Stored data entries >>
--- START ---

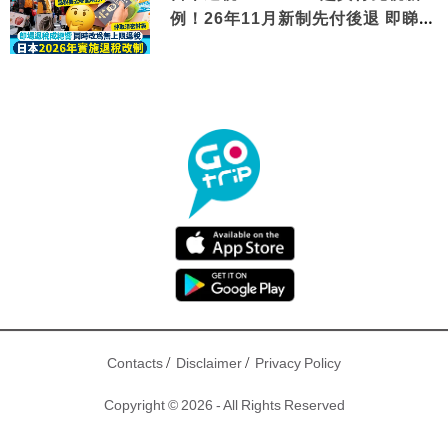
例！26年11月新制先付後退 即睇步
驟！
/
/
Contacts
Disclaimer
Privacy Policy
Copyright © 2026 - All Rights Reserved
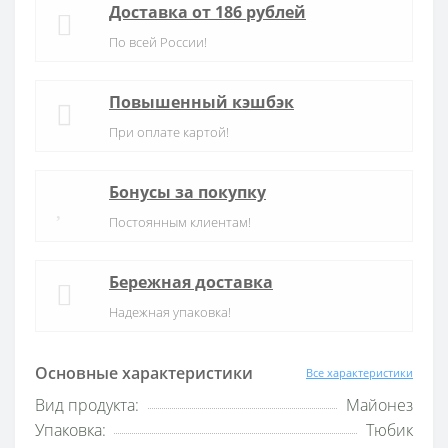
Доставка от 186 рублей
По всей России!
Повышенный кэшбэк
При оплате картой!
Бонусы за покупку
Постоянным клиентам!
Бережная доставка
Надежная упаковка!
Основные характеристики
Все характеристики
Вид продукта:
Майонез
Упаковка:
Тюбик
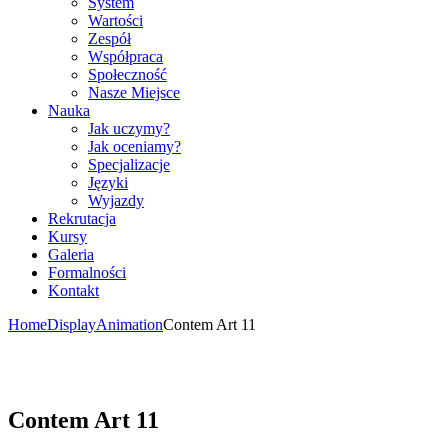
System
Wartości
Zespół
Współpraca
Społeczność
Nasze Miejsce
Nauka
Jak uczymy?
Jak oceniamy?
Specjalizacje
Języki
Wyjazdy
Rekrutacja
Kursy
Galeria
Formalności
Kontakt
Home
Display
Animation
Contem Art 11
Contem Art 11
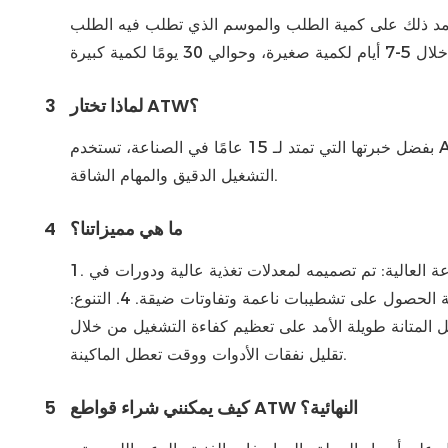
لماذا تختار ATW؟
3
بفضل خبرتها التي تمتد لـ 15 عامًا في الصناعة، تستخدم ATW مواد كربيد عالية الجودة لضمان أدوات ذات صلابة استثنائية ومقاومة للتآكل ومقاومة للحرارة، وهي مناسبة لكل من
التشغيل الدقيق والمهام الشاقة.
ما هي مميزاتنا؟
4
1. عمر أداة ممتد: مقاومة التآكل الفائقة تقلل من عمليات الاستبدال المتكررة، مما يخفض تكاليف التشغيل. 2. التوافق مع السرعة العالية: تم تصميمه لمعدلات تغذية عالية ودورات في
الدقيقة، مما يعزز الإنتاجية دون المساس بالدقة. 3. لمسة نهائية استثنائية للسطح: تضمن الحواف الحادة والاهتزازات البسيطة الحصول على تشطيبات ناعمة وتفاوتات ضيقة. 4. التنوع:
عبر مواد مثل الألومنيوم والمركبات والسبائك الفائقة. 5. كفاءة التكلفة: تعمل المتانة طويلة الأمد على تعظيم كفاءة التشغيل من خلال
تقليل نفقات الأدوات ووقت تعطل الماكينة.
كيف يمكنني شراء قواطع ATW النهائية؟
5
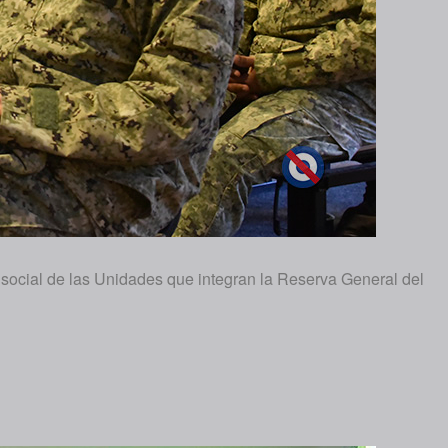
 social de las Unidades que integran la Reserva General del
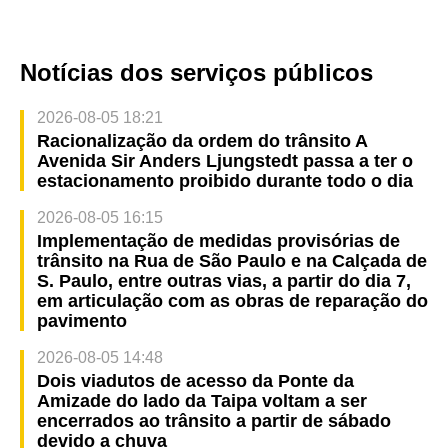
Notícias dos serviços públicos
2026-08-05 18:21
Racionalização da ordem do trânsito A
Avenida Sir Anders Ljungstedt passa a ter o
estacionamento proibido durante todo o dia
2026-08-05 16:15
Implementação de medidas provisórias de
trânsito na Rua de São Paulo e na Calçada de
S. Paulo, entre outras vias, a partir do dia 7,
em articulação com as obras de reparação do
pavimento
2026-08-05 14:48
Dois viadutos de acesso da Ponte da
Amizade do lado da Taipa voltam a ser
encerrados ao trânsito a partir de sábado
devido a chuva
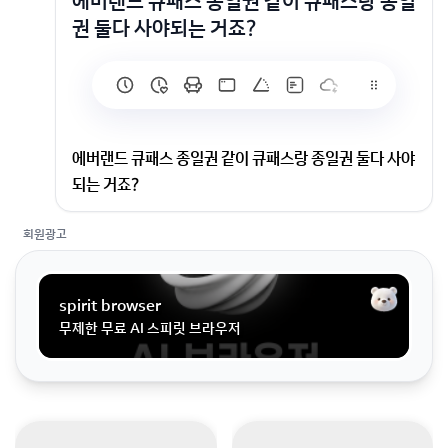
에버랜드 큐패스 종일권 같이 큐패스랑 종일
권 둘다 사야되는 거죠?
에버랜드 큐패스 종일권 같이 큐패스랑 종일권 둘다 사야
되는 거죠?
회원광고
큐패스랑 종일권 둘다 사야되는 거죠?
spirit browser
무제한 무료 AI 스피릿 브라우저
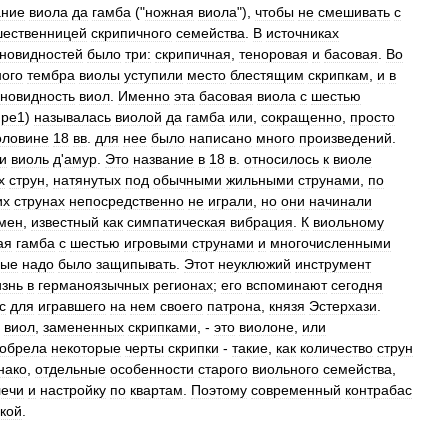
ание
виола
да
гамба
("
ножная
виола
"),
чтобы
не
смешивать
с
ественницей
скрипичного
семейства
.
В
источниках
новидностей
было
три:
скрипичная
,
теноровая
и
басовая
.
Во
ого
тембра
виолы
уступили
место
блестящим
скрипкам
,
и
в
зновидность
виол
.
Именно
эта
басовая
виола
с
шестью
,
ре1
)
называлась
виолой
да
гамба
или
,
сокращенно
,
просто
оловине
18
вв
.
для
нее
было
написано
много
произведений
.
и
виоль
д
'
амур
.
Это
название
в
18
в
.
относилось
к
виоле
х
струн
,
натянутых
под
обычными
жильными
струнами
,
по
их
струнах
непосредственно
не
играли
,
но
они
начинали
мен
,
известный
как
симпатическая
вибрация
.
К
виольному
ая
гамба
с
шестью
игровыми
струнами
и
многочисленными
рые
надо
было
защипывать
.
Этот
неуклюжий
инструмент
изнь
в
германоязычных
регионах
;
его
вспоминают
сегодня
с
для
игравшего
на
нем
своего
патрона
,
князя
Эстерхази
.
виол
,
замененных
скрипками
, -
это
виолоне
,
или
обрела
некоторые
черты
скрипки
-
такие
,
как
количество
струн
нако
,
отдельные
особенности
старого
виольного
семейства
,
лечи
и
настройку
по
квартам
.
Поэтому
современный
контрабас
кой
.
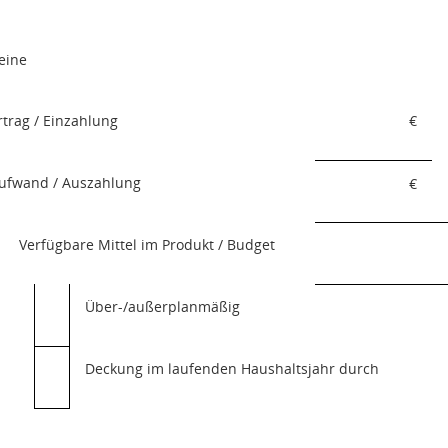
eine
rtrag / Einzahlung
€
ufwand / Auszahlung
€
Verfügbare Mittel im Produkt / Budget
Über-/außerplanmäßig
Deckung im laufenden Haushaltsjahr durch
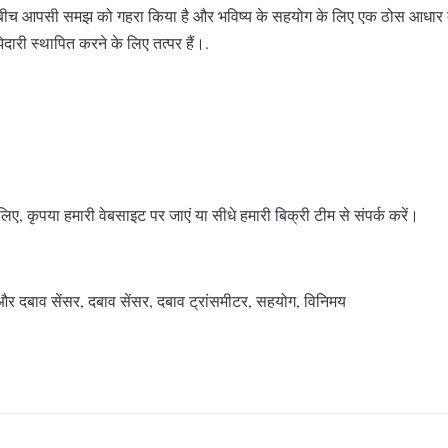
 आपसी समझ को गहरा किया है और भविष्य के सहयोग के लिए एक ठोस आधार तैयार किय
ारी स्थापित करने के लिए तत्पर हैं।.
िए, कृपया हमारी वेबसाइट पर जाएं या सीधे हमारी बिक्री टीम से संपर्क करें।
र दबाव सेंसर, दबाव सेंसर, दबाव ट्रांसमीटर, सहयोग, विनिमय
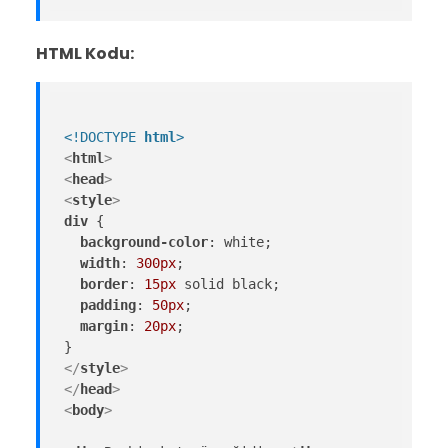
HTML Kodu:
<!DOCTYPE 
html
>
<
html
>
<
head
>
<
style
>
div
 {

background-color
: white;

width
: 
300px
;

border
: 
15px
 solid black;

padding
: 
50px
;

margin
: 
20px
;

</
style
>
</
head
>
<
body
>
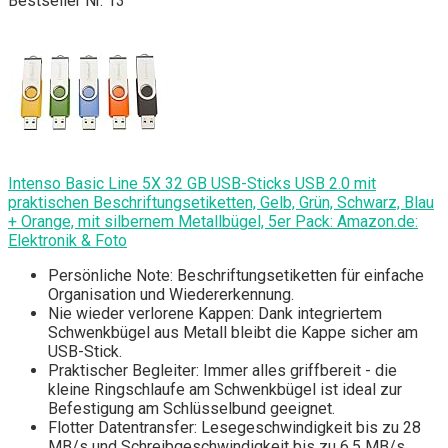
Bestseller Nr. 13
Intenso Basic Line 5X 32 GB USB-Sticks USB 2.0 mit
praktischen Beschriftungsetiketten, Gelb, Grün, Schwarz, Blau
+ Orange, mit silbernem Metallbügel, 5er Pack: Amazon.de:
Elektronik & Foto
Persönliche Note: Beschriftungsetiketten für einfache
Organisation und Wiedererkennung.
Nie wieder verlorene Kappen: Dank integriertem
Schwenkbügel aus Metall bleibt die Kappe sicher am
USB-Stick.
Praktischer Begleiter: Immer alles griffbereit - die
kleine Ringschlaufe am Schwenkbügel ist ideal zur
Befestigung am Schlüsselbund geeignet.
Flotter Datentransfer: Lesegeschwindigkeit bis zu 28
MB/s und Schreibgeschwindigkeit bis zu 6,5 MB/s.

--- END ---

EXERCISE PROMPT >> Reproduce each line of the entries in which the word "Beschriftungsetiketten" is found.

TASK SOLUTION >>
praktischen Beschriftungsetiketten, Gelb, Grün, Schwarz, Blau
Persönliche Note: Beschriftungsetiketten für einfache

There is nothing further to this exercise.